Mississippi runoff expands Gulf 'dead zone'
The so-called Gulf Dead Zone is looking set to be the biggest ever this year.
It's currently about 3,300 square miles, or roughly the size of Delaware and Rhode Island combined, but researchers at Texas A & M University say it's likely to become much larger.
The dead zone is caused by hypoxia, whereby oxygen levels in seawater drop to dangerously low levels. Severe hypoxia can potentially result in widespread fish kills.
During the past five years, the Gulf dead zone has averaged about 5,800 square miles and has been predicted to exceed 9,400 square miles this year.
More changes are expected because large amounts of water are still flowing into the Gulf of Mexico from the Mississippi River.
"This was the first-ever research cruise conducted to specifically target the size of hypoxia in the month of June," says oceanography professor Steve DiMarco.

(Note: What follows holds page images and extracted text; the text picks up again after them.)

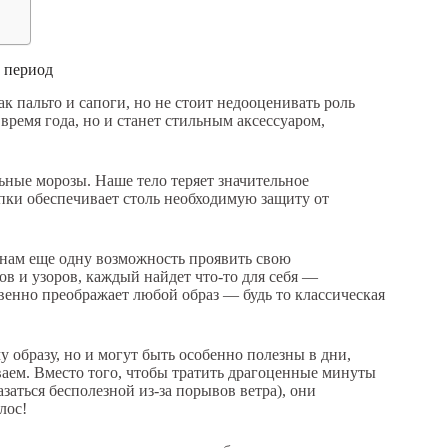
 период
ак пальто и сапоги, но не стоит недооценивать роль
время года, но и станет стильным аксессуаром,
ные морозы. Наше тело теряет значительное
апки обеспечивает столь необходимую защиту от
нам еще одну возможность проявить свою
ов и узоров, каждый найдет что-то для себя —
енно преображает любой образ — будь то классическая
 образу, но и могут быть особенно полезны в дни,
ваем. Вместо того, чтобы тратить драгоценные минуты
заться бесполезной из-за порывов ветра), они
лос!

"We found three distinct hypoxic areas. One was near the Barataria and Terrebonne region off the Louisiana coast, the second was south of Marsh Island (also Louisiana) and the third was off the Galveston coast. We found no hypoxia in the 10 stations we visited east of the Mississippi delta."
The largest areas of hypoxia are still around the Louisiana coast, he says, thanks to the huge amounts of fresh water still coming down from the Mississippi River. The hypoxic area extends about 50 miles off the coast.
The Mississippi is the US' largest river, draining 40 percent of the land area of the country. It also accounts for almost 90 percent of the freshwater runoff into the Gulf of Mexico.